Everything in the listing below needs restating exactly, apart from the pictures.

# # # # #

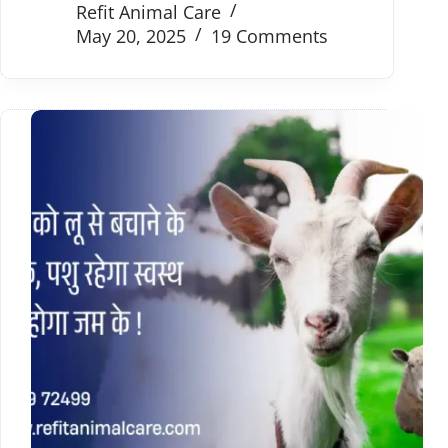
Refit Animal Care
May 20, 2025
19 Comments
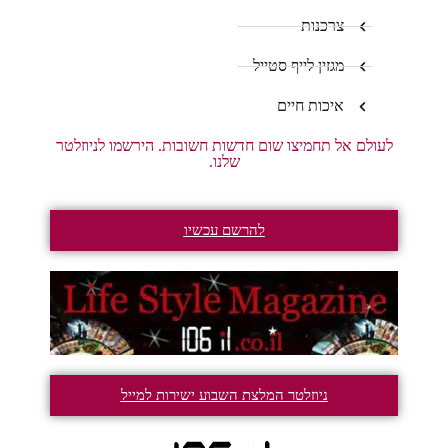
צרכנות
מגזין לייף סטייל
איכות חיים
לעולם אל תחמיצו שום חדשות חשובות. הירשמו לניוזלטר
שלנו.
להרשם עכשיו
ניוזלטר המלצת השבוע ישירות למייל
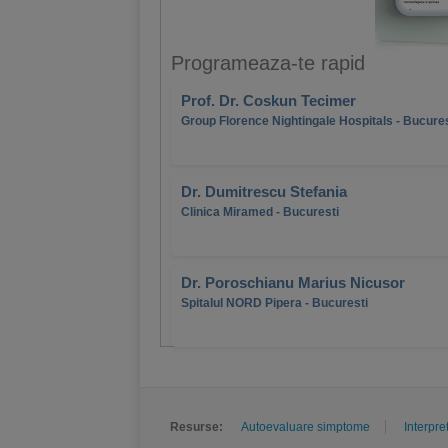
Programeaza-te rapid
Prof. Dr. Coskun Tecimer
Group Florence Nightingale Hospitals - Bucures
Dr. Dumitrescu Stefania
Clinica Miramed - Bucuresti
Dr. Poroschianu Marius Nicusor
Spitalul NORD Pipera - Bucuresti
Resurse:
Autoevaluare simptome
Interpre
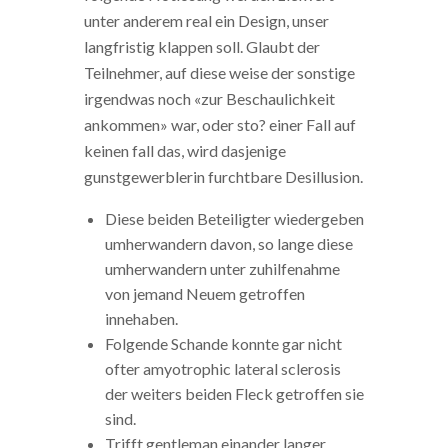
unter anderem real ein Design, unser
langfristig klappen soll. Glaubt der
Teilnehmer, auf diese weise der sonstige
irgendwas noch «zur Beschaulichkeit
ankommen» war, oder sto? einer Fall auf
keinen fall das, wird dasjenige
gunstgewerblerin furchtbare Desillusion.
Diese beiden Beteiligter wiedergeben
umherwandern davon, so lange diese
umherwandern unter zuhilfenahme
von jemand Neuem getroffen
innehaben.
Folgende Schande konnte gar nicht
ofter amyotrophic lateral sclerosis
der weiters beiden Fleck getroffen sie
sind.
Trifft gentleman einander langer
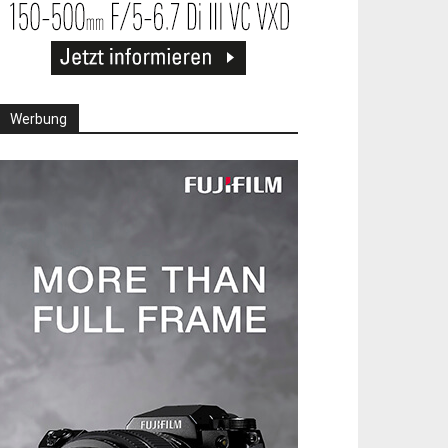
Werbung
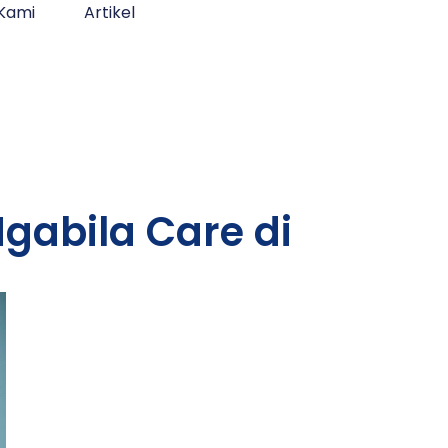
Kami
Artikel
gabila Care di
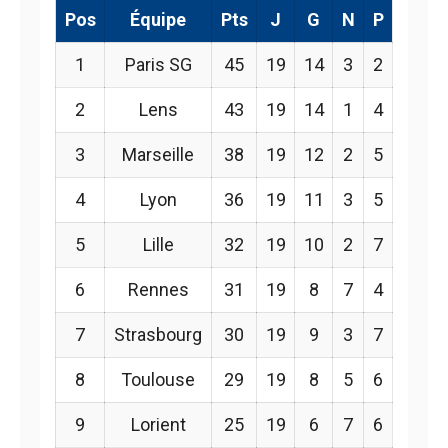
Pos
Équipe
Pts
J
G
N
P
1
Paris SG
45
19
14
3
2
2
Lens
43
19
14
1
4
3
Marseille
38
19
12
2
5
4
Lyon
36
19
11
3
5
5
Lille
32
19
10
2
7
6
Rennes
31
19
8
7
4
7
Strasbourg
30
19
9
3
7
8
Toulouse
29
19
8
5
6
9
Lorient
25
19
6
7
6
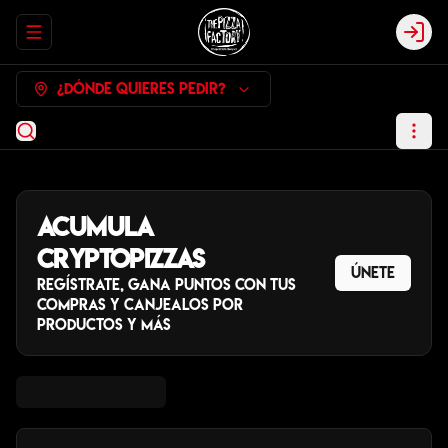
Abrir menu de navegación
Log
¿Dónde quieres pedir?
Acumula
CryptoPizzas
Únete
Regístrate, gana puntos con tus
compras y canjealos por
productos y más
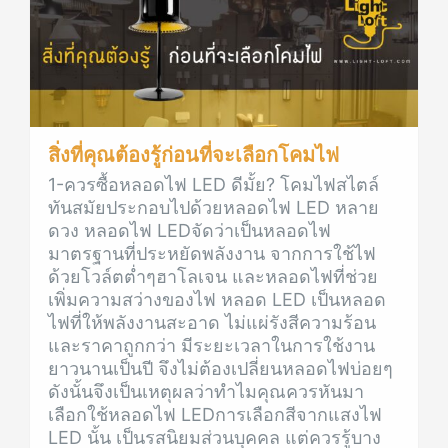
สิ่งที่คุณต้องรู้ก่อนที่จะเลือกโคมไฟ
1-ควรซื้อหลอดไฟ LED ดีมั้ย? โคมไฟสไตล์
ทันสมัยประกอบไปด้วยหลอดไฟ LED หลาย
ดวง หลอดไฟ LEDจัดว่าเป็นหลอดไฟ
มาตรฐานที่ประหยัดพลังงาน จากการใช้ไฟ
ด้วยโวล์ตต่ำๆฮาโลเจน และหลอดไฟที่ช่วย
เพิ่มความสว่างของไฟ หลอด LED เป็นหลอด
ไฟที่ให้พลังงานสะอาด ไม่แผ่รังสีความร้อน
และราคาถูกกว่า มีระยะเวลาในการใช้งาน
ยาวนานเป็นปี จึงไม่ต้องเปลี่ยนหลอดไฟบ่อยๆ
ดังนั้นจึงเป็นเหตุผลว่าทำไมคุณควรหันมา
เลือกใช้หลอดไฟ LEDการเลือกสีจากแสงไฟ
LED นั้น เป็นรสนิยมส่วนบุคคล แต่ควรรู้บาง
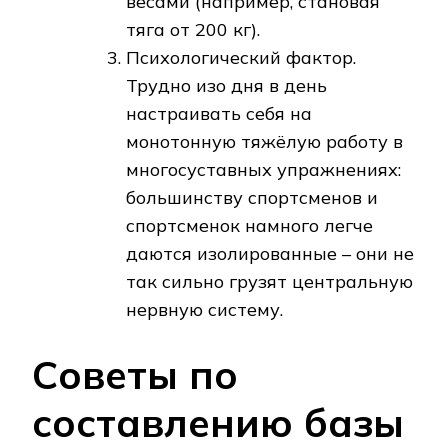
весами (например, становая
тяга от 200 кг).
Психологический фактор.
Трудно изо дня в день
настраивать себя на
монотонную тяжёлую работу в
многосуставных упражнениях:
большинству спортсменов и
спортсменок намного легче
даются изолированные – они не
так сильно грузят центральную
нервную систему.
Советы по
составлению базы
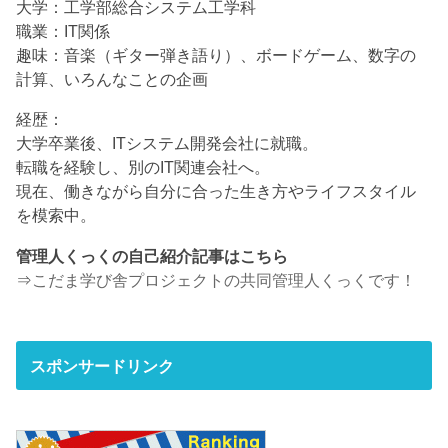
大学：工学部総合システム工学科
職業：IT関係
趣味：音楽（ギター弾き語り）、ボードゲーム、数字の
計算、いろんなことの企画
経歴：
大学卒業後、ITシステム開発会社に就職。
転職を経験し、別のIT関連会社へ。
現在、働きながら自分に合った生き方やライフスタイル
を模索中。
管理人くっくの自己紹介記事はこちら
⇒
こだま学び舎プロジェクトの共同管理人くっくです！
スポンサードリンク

# # # # #

Problem solution
Refit Animal Care
May 20, 2025
19 Comments
צרכנות
מגזין לייף סטייל
איכות חיים
לעולם אל תחמיצו שום חדשות חשובות. הירשמו לניוזלטר
שלנו.
להרשם עכשיו
ניוזלטר המלצת השבוע ישירות למייל
Programeaza-te rapid
Prof. Dr. Coskun Tecimer
Group Florence Nightingale Hospitals - Bucures
Dr. Dumitrescu Stefania
Clinica Miramed - Bucuresti
Dr. Poroschianu Marius Nicusor
Spitalul NORD Pipera - Bucuresti
Resurse:
Autoevaluare simptome
Interpre
unter anderem real ein Design, unser
langfristig klappen soll. Glaubt der
Teilnehmer, auf diese weise der sonstige
irgendwas noch «zur Beschaulichkeit
ankommen» war, oder sto? einer Fall auf
keinen fall das, wird dasjenige
gunstgewerblerin furchtbare Desillusion.
Diese beiden Beteiligter wiedergeben
umherwandern davon, so lange diese
umherwandern unter zuhilfenahme
von jemand Neuem getroffen
innehaben.
Folgende Schande konnte gar nicht
ofter amyotrophic lateral sclerosis
der weiters beiden Fleck getroffen sie
sind.
Trifft gentleman einander langer
Werbung
Kami
Artikel
gabila Care di
Pos
Équipe
Pts
J
G
N
P
1
Paris SG
45
19
14
3
2
2
Lens
43
19
14
1
4
3
Marseille
38
19
12
2
5
4
Lyon
36
19
11
3
5
5
Lille
32
19
10
2
7
6
Rennes
31
19
8
7
4
7
Strasbourg
30
19
9
3
7
8
Toulouse
29
19
8
5
6
9
Lorient
25
19
6
7
6
Abrir menu de navegación
Log
¿Dónde quieres pedir?
Acumula
CryptoPizzas
Únete
Regístrate, gana puntos con tus
compras y canjealos por
productos y más
สิ่งที่คุณต้องรู้ก่อนที่จะเลือกโคมไฟ
1-ควรซื้อหลอดไฟ LED ดีมั้ย? โคมไฟสไตล์
ทันสมัยประกอบไปด้วยหลอดไฟ LED หลาย
ดวง หลอดไฟ LEDจัดว่าเป็นหลอดไฟ
มาตรฐานที่ประหยัดพลังงาน จากการใช้ไฟ
ด้วยโวล์ตต่ำๆฮาโลเจน และหลอดไฟที่ช่วย
เพิ่มความสว่างของไฟ หลอด LED เป็นหลอด
ไฟที่ให้พลังงานสะอาด ไม่แผ่รังสีความร้อน
และราคาถูกกว่า มีระยะเวลาในการใช้งาน
ยาวนานเป็นปี จึงไม่ต้องเปลี่ยนหลอดไฟบ่อยๆ
ดังนั้นจึงเป็นเหตุผลว่าทำไมคุณควรหันมา
เลือกใช้หลอดไฟ LEDการเลือกสีจากแสงไฟ
LED นั้น เป็นรสนิยมส่วนบุคคล แต่ควรรู้บาง
весами (например, становая
тяга от 200 кг).
Психологический фактор.
Трудно изо дня в день
настраивать себя на
монотонную тяжёлую работу в
многосуставных упражнениях:
большинству спортсменов и
спортсменок намного легче
даются изолированные – они не
так сильно грузят центральную
нервную систему.
Советы по
составлению базы
大学：工学部総合システム工学科
職業：IT関係
趣味：音楽（ギター弾き語り）、ボードゲーム、数字の
計算、いろんなことの企画
経歴：
大学卒業後、ITシステム開発会社に就職。
転職を経験し、別のIT関連会社へ。
現在、働きながら自分に合った生き方やライフスタイル
を模索中。
管理人くっくの自己紹介記事はこちら
⇒
こだま学び舎プロジェクトの共同管理人くっくです！
スポンサードリンク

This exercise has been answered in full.